> _REQUIRED WORK_: Lines with "Lautsprecher": how many are there in the listing below? Reply with the number only.

> _SUPPLIED INFORMATION_:
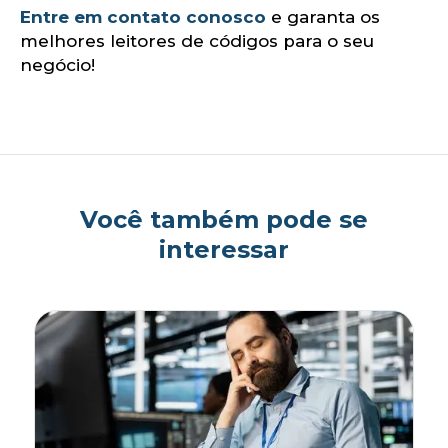
Entre em contato conosco
e garanta os
melhores leitores de códigos para o seu
negócio!
Você também pode se
interessar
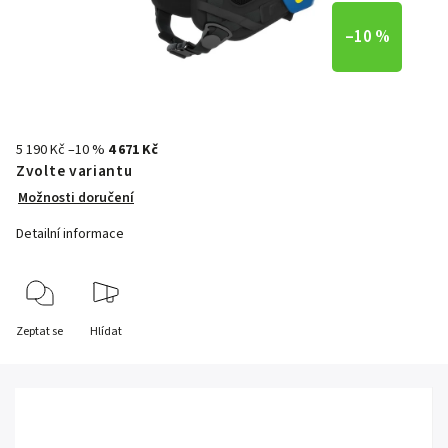
–10 %
5 190 Kč
–10 %
4 671 Kč
Zvolte variantu
Možnosti doručení
Detailní informace
Zeptat se
Hlídat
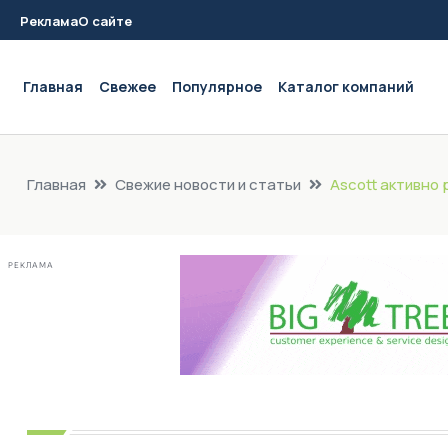
Реклама
О сайте
Main navigation
Главная
Свежее
Популярное
Каталог компаний
Главная
Свежие новости и статьи
Ascott активно
РЕКЛАМА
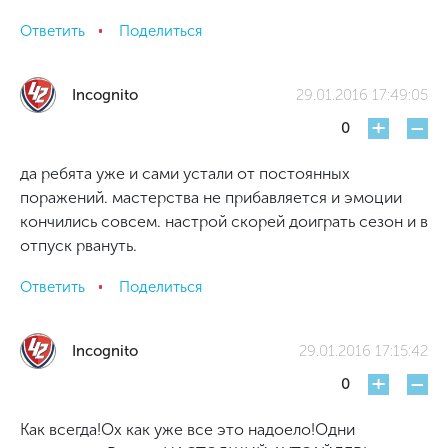
Ответить
Поделиться
Incognito
29.01.2016 17:49:05
+
-
0
да ребята уже и сами устали от постоянных
поражений. мастерства не прибавляется и эмоции
кончились совсем. настрой скорей доиграть сезон и в
отпуск рвануть.
Ответить
Поделиться
Incognito
29.01.2016 17:15:42
+
-
0
Как всегда!Ох как уже все это надоело!Одни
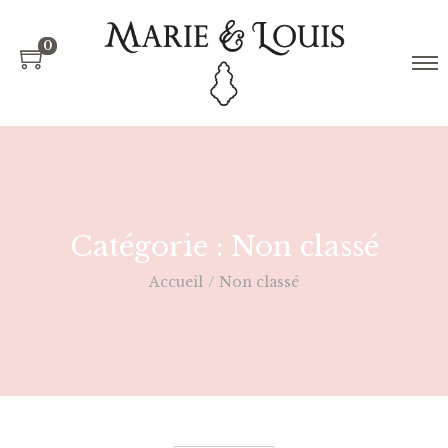
0
Catégorie :
Non classé
Accueil
/
Non classé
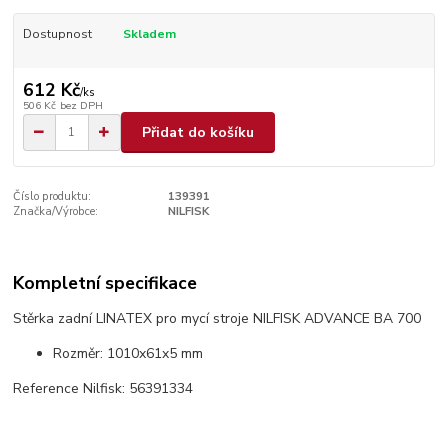
Dostupnost
Skladem
612 Kč
/
ks
506 Kč
bez DPH
Přidat do košíku
Číslo produktu:
139391
Značka/Výrobce:
NILFISK
Kompletní specifikace
Stěrka zadní LINATEX pro mycí stroje NILFISK ADVANCE BA 700
Rozměr: 1010x61x5 mm
Reference Nilfisk: 56391334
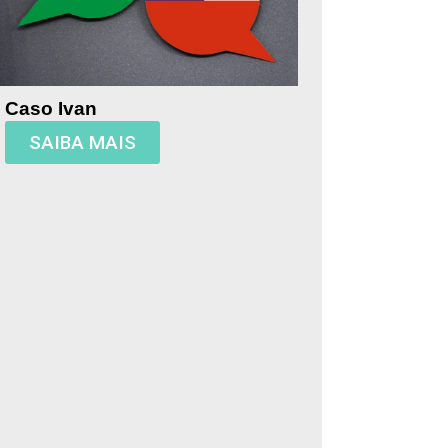
Caso Ivan
SAIBA MAIS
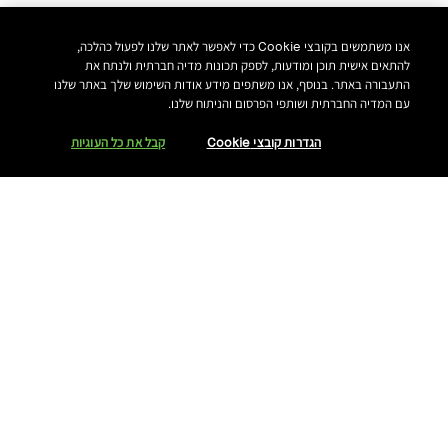
אנו משתמשים בקובצי Cookie כדי לאפשר לאתר שלנו לפעול כהלכה,
להתאים אישית תוכן ומודעות, לספק תכונות מדיה חברתית ולנתח את
התעבורה באתר. בנוסף, אנו משתפים מידע אודות השימוש שלך באתר שלנו
עם המדיה החברתית ושותפי הפרסום והניתוח שלנו.
הגדרות קובצי Cookie
קבל את כל העוגיות
₪230.00
8 גוונים
Light
נסי את הגוון
הוסיפי לסל קניות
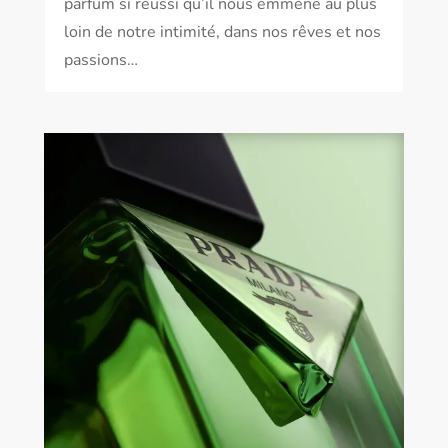
parfum si réussi qu’il nous emmène au plus
loin de notre intimité, dans nos rêves et nos
passions…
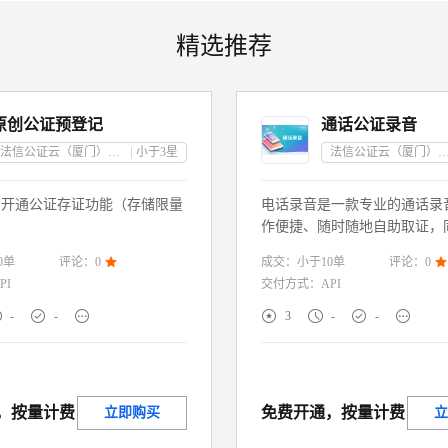
精选推荐
原创公证预登记
通话公证录音
法信公证云（厦门）科技有限公司
小于3
星
法信公证云（厦门）科技有
户开通公证存证功能（存储限量
电话录音是一款专业的通话录
作便捷、随时随地自助取证，
殊加密算法保障数据安全，防
0
单
成交：
小于10
单
评论：
0

评论：
0

被篡改，提升录音证据的法律
PI
交付方式：
API







-
-
3
-
-
，按量计费
免费开通，按量计费
立即购买
立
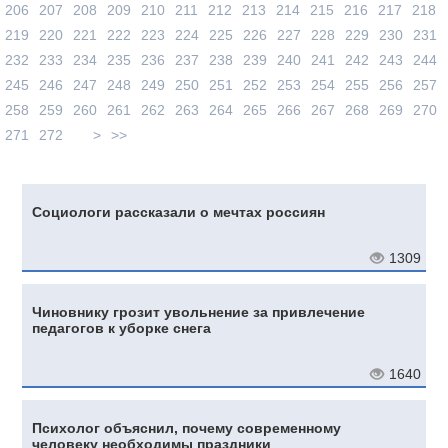
206
207
208
209
210
211
212
213
214
215
216
217
218
219
220
221
222
223
224
225
226
227
228
229
230
231
232
233
234
235
236
237
238
239
240
241
242
243
244
245
246
247
248
249
250
251
252
253
254
255
256
257
258
259
260
261
262
263
264
265
266
267
268
269
270
271
272
>
>>
Социологи рассказали о мечтах россиян
1309
Чиновнику грозит увольнение за привлечение
педагогов к уборке снега
1640
Психолог объяснил, почему современному
человеку необходимы праздники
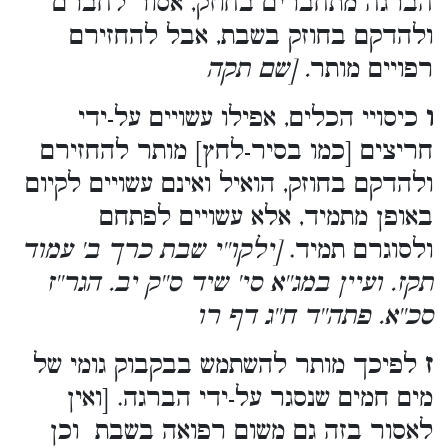
הברגה מתחברים בחוזק, אסור לחברם
ולהדקם בחוזק בשבת, אבל להחזירם
רפויים מותר
. [שם תקה
ו
כיסויי הכלים, אפילו עשויים על-ידי
חריצים [כמו בסיר-לחץ] מותר להחזירם
ולהדקם בחוזק, הואיל ואינם עשויים לקיום
באופן מתמיד, אלא עשויים לפתחם
ולסוגרם תמיד.
[ילקו''י שבת כרך ב' עמוד
תקז. ועיין במג''א סי' שיד ס''ק יב. הגר''ז
סכ''א. פתה''ד ח''ג דף רו
ז
לפיכך מותר להשתמש בבקבוק גומי של
מים חמים שנסגר על-ידי הברגה. [ואין
לאסור בזה גם משום רפואה בשבת וכן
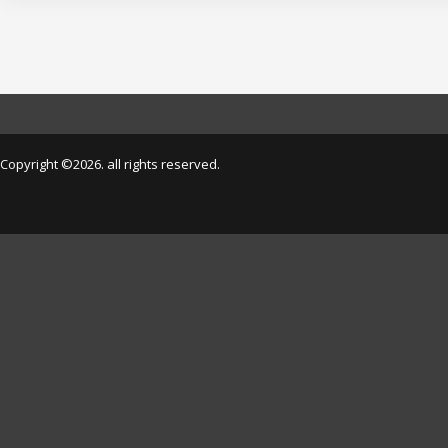
Copyright ©2026. all rights reserved.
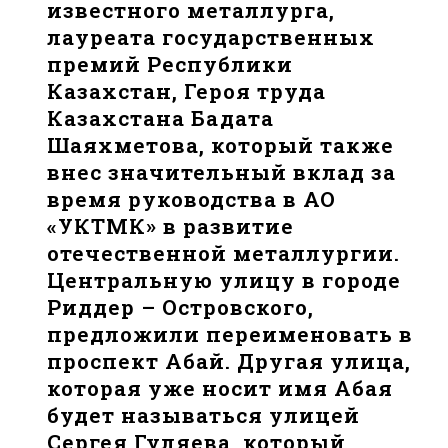
известного металлурга,
лауреата государственных
премий Республики
Казахстан, Героя труда
Казахстана Бағдата
Шаяхметова, который также
внес значительный вклад за
время руководства в АО
«УКТМК» в развитие
отечественной металлургии.
Центральную улицу в городе
Риддер – Островского,
предложили переименовать в
проспект Абай. Другая улица,
которая уже носит имя Абая
будет называться улицей
Сергея Гуляева, который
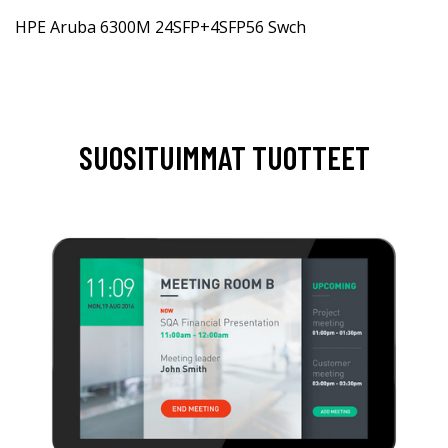
HPE Aruba 6300M 24SFP+4SFP56 Swch
SUOSITUIMMAT TUOTTEET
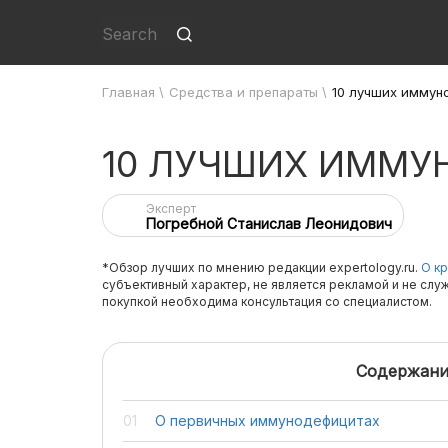
Главная
\
Средства и препараты
\
10 лучших иммун
10 ЛУЧШИХ ИММУ
Эксперт
Погребной Станислав Леонидович
*Обзор лучших по мнению редакции expertology.ru.
О кр
субъективный характер, не является рекламой и не слу
покупкой необходима консультация со специалистом.
Содержани
О первичных иммунодефицитах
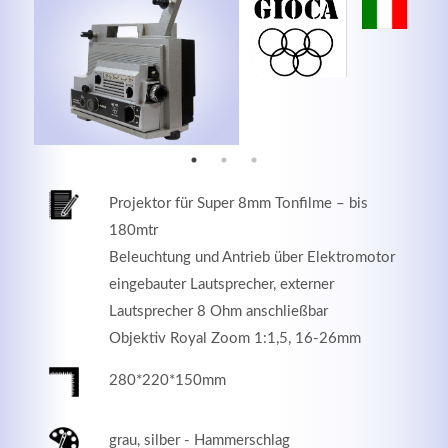
MEHR INFOS
Projektor für Super 8mm Tonfilme – bis
180mtr
Beleuchtung und Antrieb über Elektromotor
eingebauter Lautsprecher, externer
Lautsprecher 8 Ohm anschließbar
Good Service
Objektiv Royal Zoom 1:1,5, 16-26mm
Lorem ipsum dolor sit amet, consectetuer adipiscing
280*220*150mm
elit. Aenean commodo ligula eget dolor.
grau, silber - Hammerschlag
MEHR INFOS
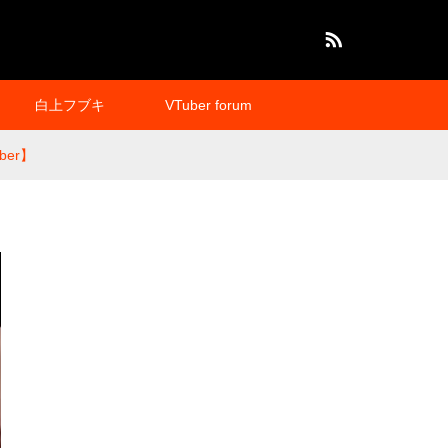
RSS
白上フブキ
VTuber forum
er】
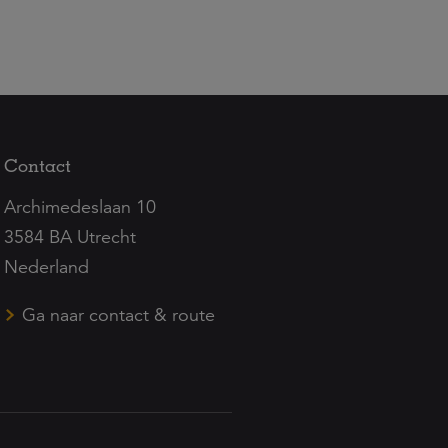
Contact
Archimedeslaan 10
3584 BA Utrecht
Nederland
Ga naar contact & route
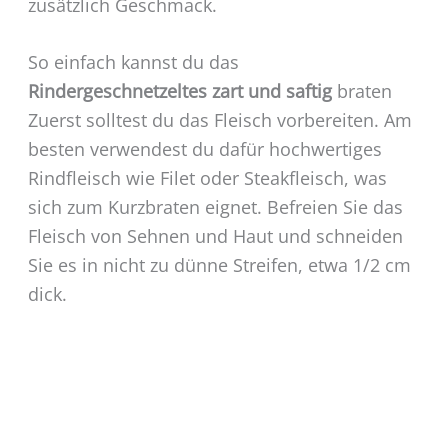
zusätzlich Geschmack.
So einfach kannst du das
Rindergeschnetzeltes zart und saftig
braten
Zuerst solltest du das Fleisch vorbereiten. Am
besten verwendest du dafür hochwertiges
Rindfleisch wie Filet oder Steakfleisch, was
sich zum Kurzbraten eignet. Befreien Sie das
Fleisch von Sehnen und Haut und schneiden
Sie es in nicht zu dünne Streifen, etwa 1/2 cm
dick.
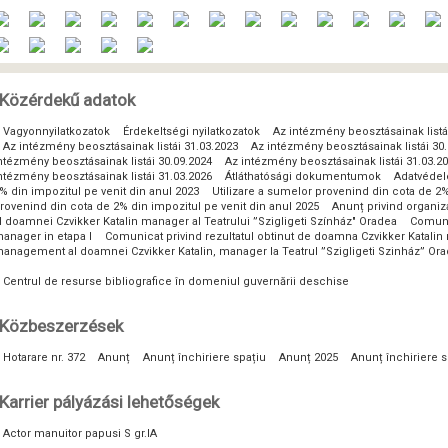
Közérdekű adatok
Vagyonnyilatkozatok
Érdekeltségi nyilatkozatok
Az intézmény beosztásainak listá
Az intézmény beosztásainak listái 31.03.2023
Az intézmény beosztásainak listái 30
ntézmény beosztásainak listái 30.09.2024
Az intézmény beosztásainak listái 31.03.2
ntézmény beosztásainak listái 31.03.2026
Átláthatósági dokumentumok
Adatvéde
% din impozitul pe venit din anul 2023
Utilizare a sumelor provenind din cota de 2%
rovenind din cota de 2% din impozitul pe venit din anul 2025
Anunț privind organi
l doamnei Czvikker Katalin manager al Teatrului ”Szigligeti Színház" Oradea
Comunic
anager in etapa I
Comunicat privind rezultatul obtinut de doamna Czvikker Katalin 
anagement al doamnei Czvikker Katalin, manager la Teatrul ”Szigligeti Szinház” Or
Centrul de resurse bibliografice în domeniul guvernării deschise
Közbeszerzések
Hotarare nr. 372
Anunț
Anunț închiriere spațiu
Anunț 2025
Anunț închiriere s
Karrier pályázási lehetőségek
Actor manuitor papusi S gr.IA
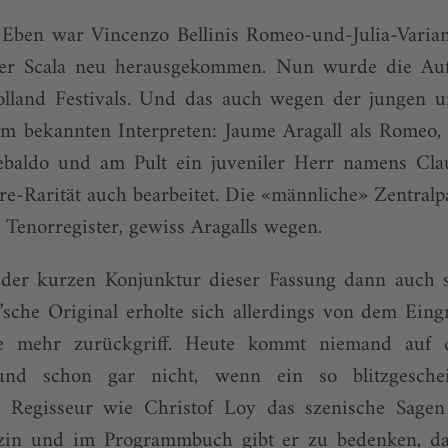
Eben war Vincenzo Bellinis Romeo-und-Julia-Variant
er Scala neu herausgekommen. Nun wurde die Auf
olland Festivals. Und das auch wegen der jungen un
m bekannten Interpreten: Jaume Aragall als Romeo, 
Tebaldo und am Pult ein juveniler Herr namens Cl
ire-Rarität auch bearbeitet. Die «männliche» Zentralp
Tenorregister, gewiss Aragalls wegen.
der kurzen Konjunktur dieser Fassung dann auch 
i’sche Original erholte sich allerdings von dem Eingri
nie mehr zurückgriff. Heute kommt niemand auf 
nd schon gar nicht, wenn ein so blitzgeschei
r Regisseur wie Christof Loy das szenische Sagen
in und im Programmbuch gibt er zu bedenken, das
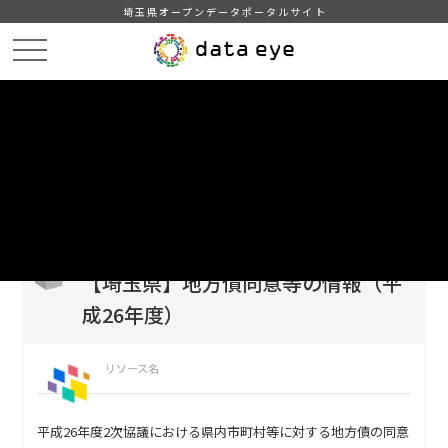
埼玉県オープンデータポータルサイト
HOME
データカタログ
【埼玉県】地方債同意等の情報（平成26年度）
DATA
CATA
データカタログ
データセット名
【埼玉県】地方債同意等の情報（平
成26年度）
リソース名
平成26年度2次協議における県内市町村等に対する地方債の同意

> _TASK RESULT_: 2